Question

Suppose the agent can be one of three types rather than just two as in the chapter. a. Return to the monopolist's problem of computing the optimal nonlinear price. Represent the first best in a schematic diagram by modifying Figure \(18.4 .\) Do the same for the second best by modifying Figure 18.6 b. Return to the monopolist's problem of designing optimal insurance policies. Represent the first best in a schematic diagram by modifying Figure \(18.7 .\) Do the same for the second best by modifying Figure 18.8

Short answer

Question: Explain how to modify the schematic diagrams in Figures 18.4, 18.6, 18.7, and 18.8 to represent three agent types for optimal nonlinear pricing and optimal insurance policies. Answer: To modify the schematic diagrams for optimal nonlinear pricing and insurance policies with three agent types, we need to extend the axes and add a new point for the third agent type. In Figure 18.4 and 18.7, we connect the points to show the first best allocation, while in Figure 18.6 and 18.8, we connect the points to represent the second best solution. In both cases, the lines representing the allocations might not be parallel anymore due to the addition of the third agent type.

Step-by-step solution

Part a: Optimal Nonlinear Price

: We'll first consider the optimal nonlinear pricing problem for three agents and draw schematic diagrams for both the first best and second best solutions. Step 1: First Best Solution For the first best solution, we'll modify Figure 18.4 by adding another agent type. This will involve extending the axes, adding a new point for the third agent type, and connecting the dots to create the new first best allocation. Step 2: Second Best Solution To represent the second best solution, we'll modify Figure 18.6 by introducing the third agent type. In this case, we'll also have to extend the axes and add a new point for the third agent type. Then, we'll connect the points to show the second-best optimal nonlinear prices. Note that the lines representing the allocations may no longer be parallel due to the introduction of the third agent type.

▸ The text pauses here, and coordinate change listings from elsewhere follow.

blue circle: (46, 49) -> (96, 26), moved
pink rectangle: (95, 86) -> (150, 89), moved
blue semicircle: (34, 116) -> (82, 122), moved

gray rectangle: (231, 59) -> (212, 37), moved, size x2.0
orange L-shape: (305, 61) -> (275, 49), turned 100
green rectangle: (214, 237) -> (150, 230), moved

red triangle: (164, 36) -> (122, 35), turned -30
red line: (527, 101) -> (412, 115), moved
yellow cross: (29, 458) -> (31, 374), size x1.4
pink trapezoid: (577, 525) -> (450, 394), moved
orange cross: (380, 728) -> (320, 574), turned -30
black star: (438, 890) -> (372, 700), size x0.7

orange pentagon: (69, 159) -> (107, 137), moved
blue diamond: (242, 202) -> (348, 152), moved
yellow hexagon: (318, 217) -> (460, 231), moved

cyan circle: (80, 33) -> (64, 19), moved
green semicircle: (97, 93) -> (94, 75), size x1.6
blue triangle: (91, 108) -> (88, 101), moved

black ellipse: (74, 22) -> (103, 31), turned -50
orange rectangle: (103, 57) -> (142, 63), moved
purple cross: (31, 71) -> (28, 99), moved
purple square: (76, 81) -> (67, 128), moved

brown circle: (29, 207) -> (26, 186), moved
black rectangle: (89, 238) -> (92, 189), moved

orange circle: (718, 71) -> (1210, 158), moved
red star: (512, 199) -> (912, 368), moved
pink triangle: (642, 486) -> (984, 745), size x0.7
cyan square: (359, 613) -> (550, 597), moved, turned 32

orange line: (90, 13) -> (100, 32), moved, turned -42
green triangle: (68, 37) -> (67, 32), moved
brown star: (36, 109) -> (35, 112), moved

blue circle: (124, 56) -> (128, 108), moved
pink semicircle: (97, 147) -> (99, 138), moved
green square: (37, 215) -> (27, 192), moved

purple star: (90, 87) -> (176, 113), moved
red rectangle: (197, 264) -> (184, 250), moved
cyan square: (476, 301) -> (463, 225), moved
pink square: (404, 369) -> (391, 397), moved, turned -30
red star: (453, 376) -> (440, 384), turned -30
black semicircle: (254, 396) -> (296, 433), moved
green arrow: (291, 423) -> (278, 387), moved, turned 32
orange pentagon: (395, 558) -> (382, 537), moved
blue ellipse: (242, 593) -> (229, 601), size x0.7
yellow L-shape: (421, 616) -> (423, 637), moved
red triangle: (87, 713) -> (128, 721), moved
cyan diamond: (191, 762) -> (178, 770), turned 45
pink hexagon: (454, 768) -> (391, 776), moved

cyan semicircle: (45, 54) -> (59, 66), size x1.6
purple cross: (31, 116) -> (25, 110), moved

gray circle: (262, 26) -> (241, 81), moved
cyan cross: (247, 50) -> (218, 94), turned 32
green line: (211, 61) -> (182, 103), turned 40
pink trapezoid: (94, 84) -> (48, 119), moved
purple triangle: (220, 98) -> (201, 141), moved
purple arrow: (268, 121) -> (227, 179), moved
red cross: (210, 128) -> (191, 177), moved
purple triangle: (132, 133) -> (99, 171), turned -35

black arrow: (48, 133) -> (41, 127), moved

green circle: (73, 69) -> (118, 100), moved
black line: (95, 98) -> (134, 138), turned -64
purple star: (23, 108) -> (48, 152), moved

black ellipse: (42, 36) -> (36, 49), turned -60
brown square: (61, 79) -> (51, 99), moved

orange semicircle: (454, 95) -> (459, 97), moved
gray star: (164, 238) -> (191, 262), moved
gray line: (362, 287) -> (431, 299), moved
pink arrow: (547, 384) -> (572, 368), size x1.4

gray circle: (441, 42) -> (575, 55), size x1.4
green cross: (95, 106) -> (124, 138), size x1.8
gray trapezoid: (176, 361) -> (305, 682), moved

Part b: Optimal Insurance Policies

: Now, let's analyze the optimal insurance policies when there are three agent types. We will draw schematic diagrams for both the first best and second best solutions. Step 1: First Best Solution for Insurance Policies For the first best solution, we'll modify Figure 18.7 by adding another agent type. We again need to extend the axes, add a new point for the third agent type, and draw a line connecting the agent types for the first best allocation. Step 2: Second Best Solution for Insurance Policies To represent the second best solution, we need to modify Figure 18.8 by introducing the third agent type. This involves extending the axes, adding a new point for the third agent type, and connecting the points to show the second-best optimal insurance policies. By completing these steps, we've successfully analyzed and drawn schematic diagrams for both optimal nonlinear prices and optimal insurance policies while considering three agent types.